Secondhand clothing marketplace Poshmark posted a strong debut during its first day of trading Thursday, The Information reports.
Why It Matters: Poshmark shares doubled from their IPO price of $42 to open at $97.50. The stock soared as high as $104.98 and ended up finishing the day at $101.50, a 142% improvement. In December, DoorDash and Airbnb hit the public market and saw massive first-day gains. Poshmark is the latest to follow the trend, and its early success “is sure to add fuel to the debate over IPO pricing.”
- All of this comes on the heels of 2020, a “record year for the amount of capital raised in U.S. IPOs.”
Numbers To Consider:
- The first-day price gave Poshmark a market capitalization of $7.4 billion.
- That’s a 494% premium on its $1.25 billion private valuation from early 2019.

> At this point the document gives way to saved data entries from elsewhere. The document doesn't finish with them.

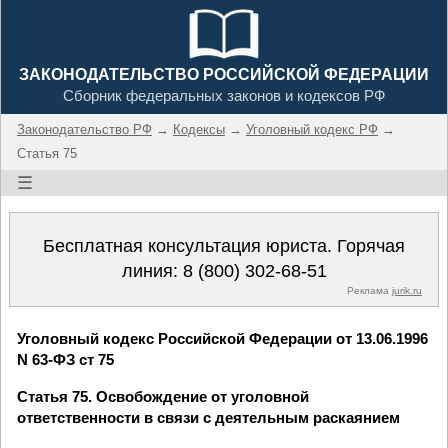
ЗАКОНОДАТЕЛЬСТВО РОССИЙСКОЙ ФЕДЕРАЦИИ
Сборник федеральных законов и кодексов РФ
Законодательство РФ
→
Кодексы
→
Уголовный кодекс РФ
→
Статья 75
☰
Бесплатная консультация юриста. Горячая
линия:
8 (800) 302-68-51
Реклама
jurik.ru
Уголовный кодекс Российской Федерации от 13.06.1996
N 63-ФЗ ст 75
Статья 75. Освобождение от уголовной
ответственности в связи с деятельным раскаянием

Meanwhile, ContextLogic (the parent company of Wish) and Affirm rode the wave of IPOs as well. ContextLogic and Affirm rose 17.6% and 18.2%, respectively, on Thursday.
Looking Ahead: For tech IPOs in 2021, this looks to be only the beginning. Poshmark’s success “indicates confidence” for other tech firms considering a similar path.
At today’s share price of $76, Poshmark ($POSH) carries an enterprise valuation of $5.1 billion.
Poshmark had $247 million in Revenue and $206 million in Gross Profit during the latest 12 month period.
- Revenues are growing at 28%, but we should also keep in mind that they are benefiting from the e-commerce boost during the pandemic.
At the current valuation and assuming they continue their 28% growth rate, $POSH is trading at 19.5x forward Gross Profit.
- This is not an outrageous valuation and we hold a couple stocks at similar valuation levels on the Big Board.
I do not believe that clothing marketplaces are not dominant and sticky businesses compared to other types of online platforms, so the valuation doesn’t look particularly attractive to me at this point.
- If the stock continues to fall, though, we might take a closer look.